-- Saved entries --
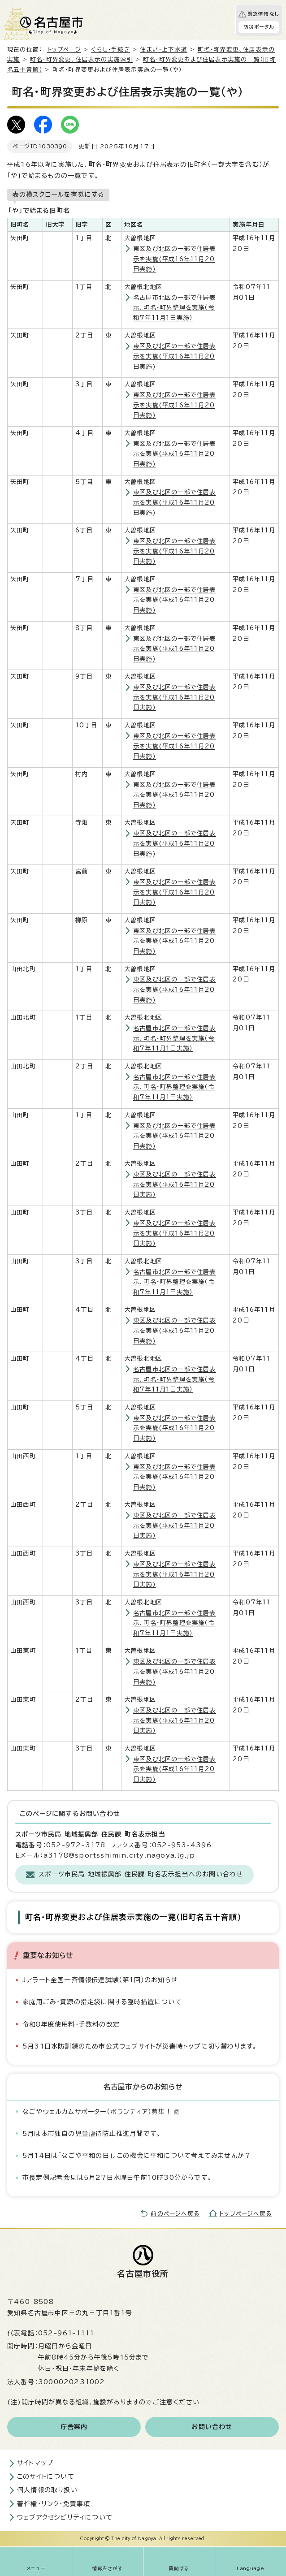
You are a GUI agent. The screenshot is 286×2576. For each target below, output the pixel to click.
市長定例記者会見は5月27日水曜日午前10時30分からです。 (117, 2177)
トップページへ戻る (245, 2214)
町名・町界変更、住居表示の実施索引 (81, 59)
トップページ (64, 49)
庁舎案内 (74, 2427)
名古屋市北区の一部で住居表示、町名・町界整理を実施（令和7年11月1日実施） (174, 307)
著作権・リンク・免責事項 (53, 2504)
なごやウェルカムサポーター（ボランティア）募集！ (101, 2112)
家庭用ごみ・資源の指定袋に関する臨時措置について (102, 2002)
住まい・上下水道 (163, 49)
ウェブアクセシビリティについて (65, 2517)
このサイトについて (45, 2476)
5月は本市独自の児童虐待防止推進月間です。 (91, 2134)
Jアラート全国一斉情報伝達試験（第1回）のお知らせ (100, 1980)
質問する (179, 2568)
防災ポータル (258, 27)
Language (250, 2568)
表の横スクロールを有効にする (58, 194)
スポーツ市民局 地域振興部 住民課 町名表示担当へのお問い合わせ (141, 1874)
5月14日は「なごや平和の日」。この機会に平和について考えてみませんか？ (136, 2155)
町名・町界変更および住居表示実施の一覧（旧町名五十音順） (133, 1917)
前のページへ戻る (175, 2214)
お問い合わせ (211, 2427)
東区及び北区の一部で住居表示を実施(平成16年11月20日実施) (174, 259)
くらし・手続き (110, 49)
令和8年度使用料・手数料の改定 (71, 2024)
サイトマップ (35, 2463)
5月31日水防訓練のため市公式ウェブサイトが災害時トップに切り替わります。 (139, 2046)
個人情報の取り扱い (47, 2490)
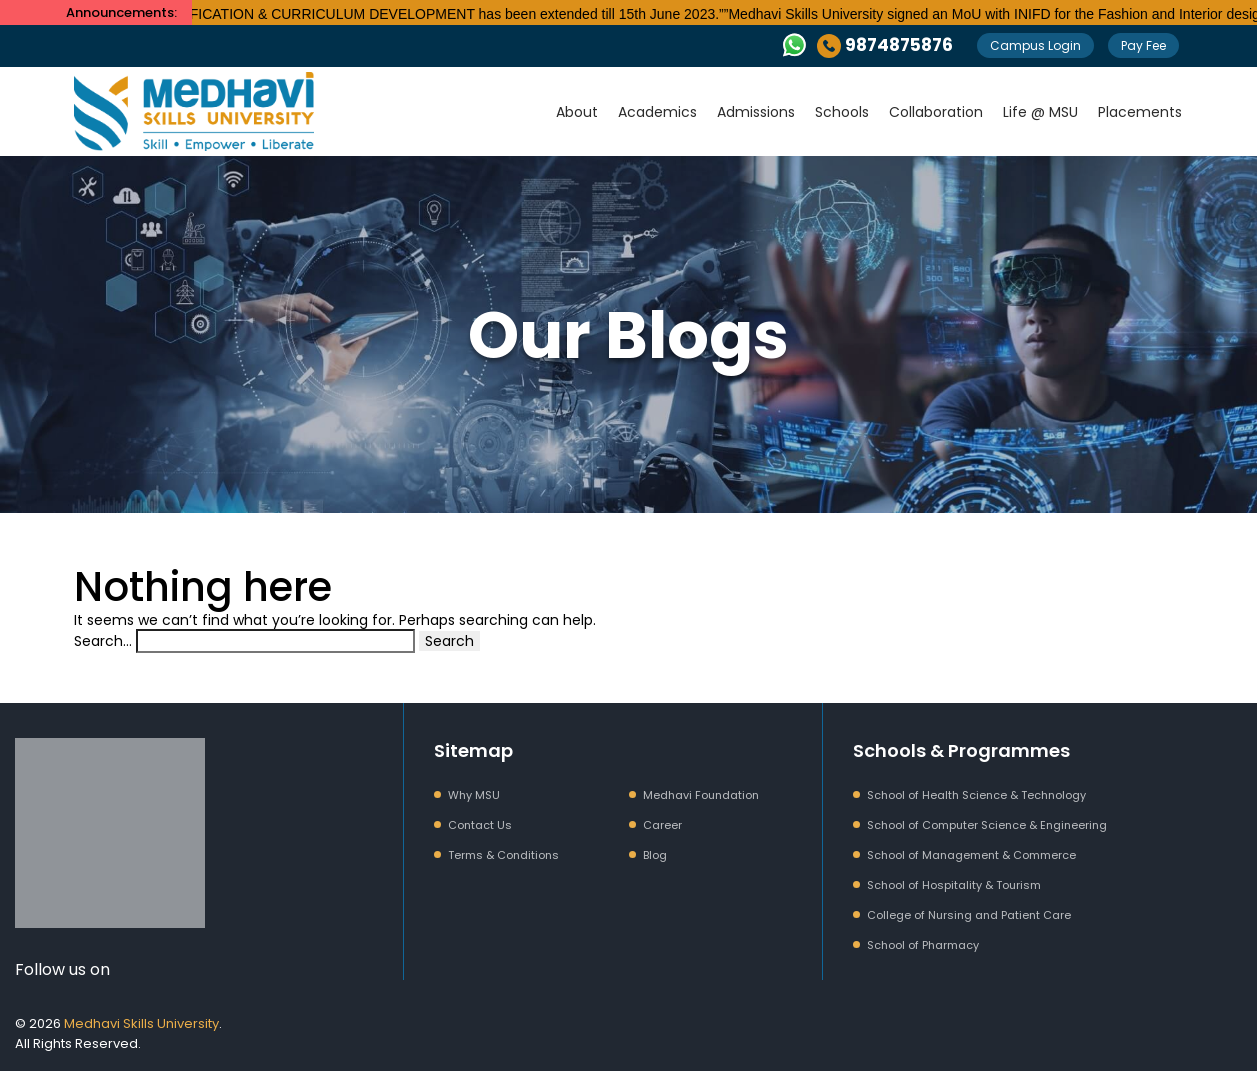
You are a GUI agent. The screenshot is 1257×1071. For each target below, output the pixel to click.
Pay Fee (1143, 45)
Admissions (756, 112)
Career (662, 825)
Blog (655, 855)
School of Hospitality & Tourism (954, 885)
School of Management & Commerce (971, 855)
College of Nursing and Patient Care (969, 915)
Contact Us (480, 825)
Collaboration (936, 112)
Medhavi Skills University (141, 1023)
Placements (1140, 112)
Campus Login (1035, 45)
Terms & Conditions (503, 855)
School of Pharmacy (923, 945)
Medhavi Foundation (701, 795)
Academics (657, 112)
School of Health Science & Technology (976, 795)
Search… (103, 641)
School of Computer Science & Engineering (987, 825)
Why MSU (474, 795)
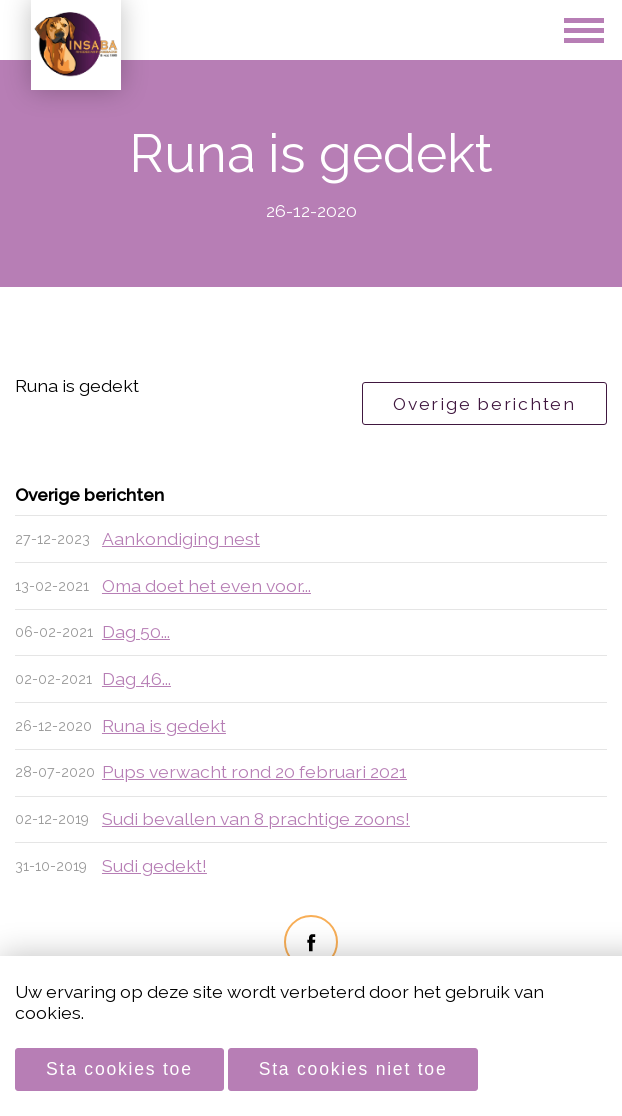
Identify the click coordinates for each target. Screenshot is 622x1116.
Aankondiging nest (181, 538)
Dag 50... (136, 631)
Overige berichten (484, 403)
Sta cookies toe (119, 1069)
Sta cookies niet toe (353, 1069)
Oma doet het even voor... (206, 585)
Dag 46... (136, 678)
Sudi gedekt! (154, 865)
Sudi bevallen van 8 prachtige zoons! (256, 818)
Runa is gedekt (164, 725)
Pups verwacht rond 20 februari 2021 (254, 771)
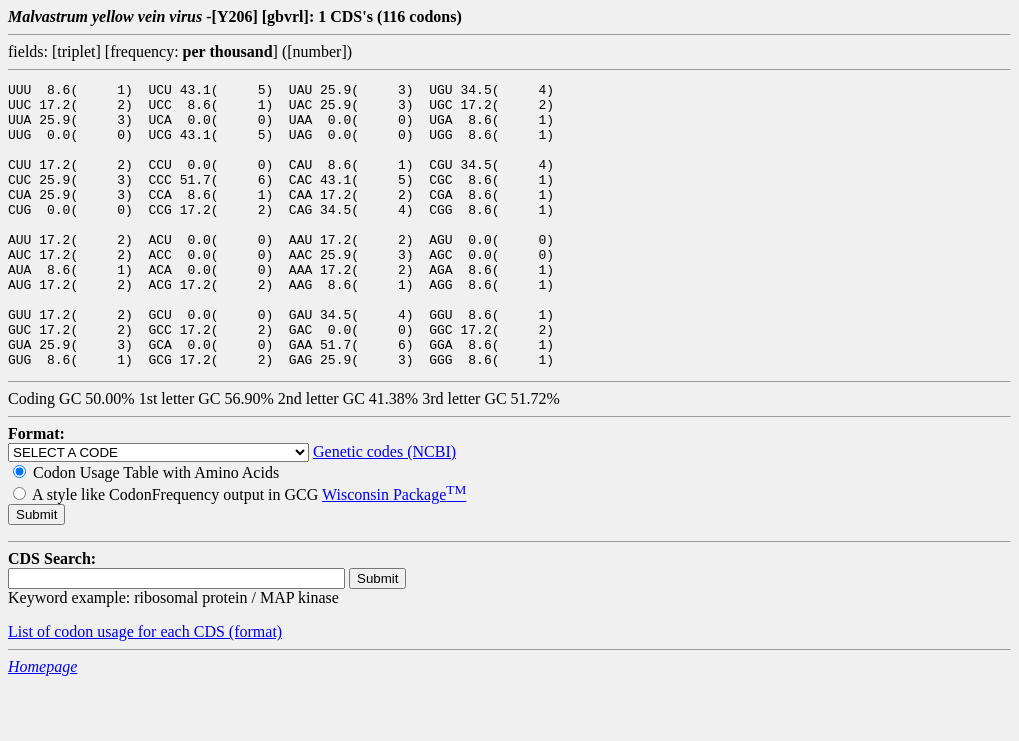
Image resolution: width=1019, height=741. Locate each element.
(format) (255, 688)
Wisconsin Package (394, 551)
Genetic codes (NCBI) (384, 508)
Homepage (42, 723)
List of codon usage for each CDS (118, 688)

-- Exercise brief --
If a line of the data contains "cookies", copy it out.

-- Answer space --
Sta cookies toe (119, 1069)
Sta cookies niet toe (353, 1069)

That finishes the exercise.